A Python version of the Linux watch command

By Vasudev Ram



Watcher image attribution: Yours truly

Hi readers,

[ Update: A note to those reading this post via Planet Python or other aggregators:

Before first pulbishing it, I reviewed the post in Blogger's preview mode, and it appeared okay, regarding the use of the less-than character, so I did not escape it. I did not know (or did not remember) that Planet Python's behavior may be different. As a result, the code had appeared without the less-than signs in the Planet, thereby garbling it. After noticing this, I fixed the issue in the post. Apologies to those seeing the post twice as a result. ]


I was browsing Linux command man pages (section 1) for some work, and saw the page for an interesting command called watch. I had not come across it before. So I read the watch man page, and after understanding how it works (it's pretty straightforward [1]), thought of creating a Python version of it. I have not tried to implement exactly the same functionality as watch, though, just something similar to it. I called the program watch.py.
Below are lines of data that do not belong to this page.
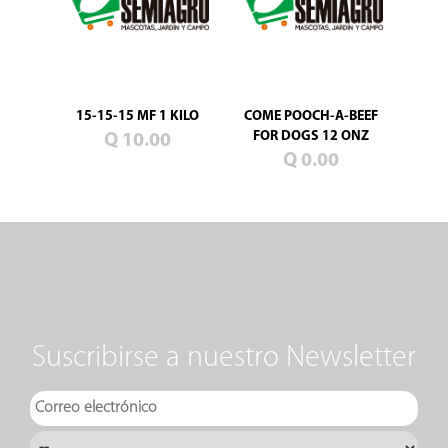
15-15-15 MF 1 KILO
COME POOCH-A-BEEF
FOR DOGS 12 ONZ
Q 10.00
Q 0.00
Suscribirse a nuestro Newsletter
[1] The one-line description of the watch command is:

watch - execute a program periodically, showing output fullscreen

How watch.py works:

It is a command-line Python program. It takes an interval argument (in seconds), followed by a command with optional arguments. It runs the command with those arguments, repeatedly, at that interval. (The Linux watch command has a few more options, but I chose not to implement those in this version. I may add some of them [2], and maybe some other features that I thought of, in a future version.)

[2] For example, the -t, -b and -e options should be easy to implement. The -p (--precise) option is interesting. The idea here is that there is always some time "drift" [3] when trying to run a command periodically at some interval, due to unpredictable and variable overhead of other running processes, OS scheduling overhead, and so on. I had experienced this issue earlier when I wrote a program that I called pinger.sh, at a large company where I worked earlier.

[3] You can observe the time drift in the output of the runs of the watch.py program, shown below its code below. Compare the interval with the time shown for successive runs of the same command.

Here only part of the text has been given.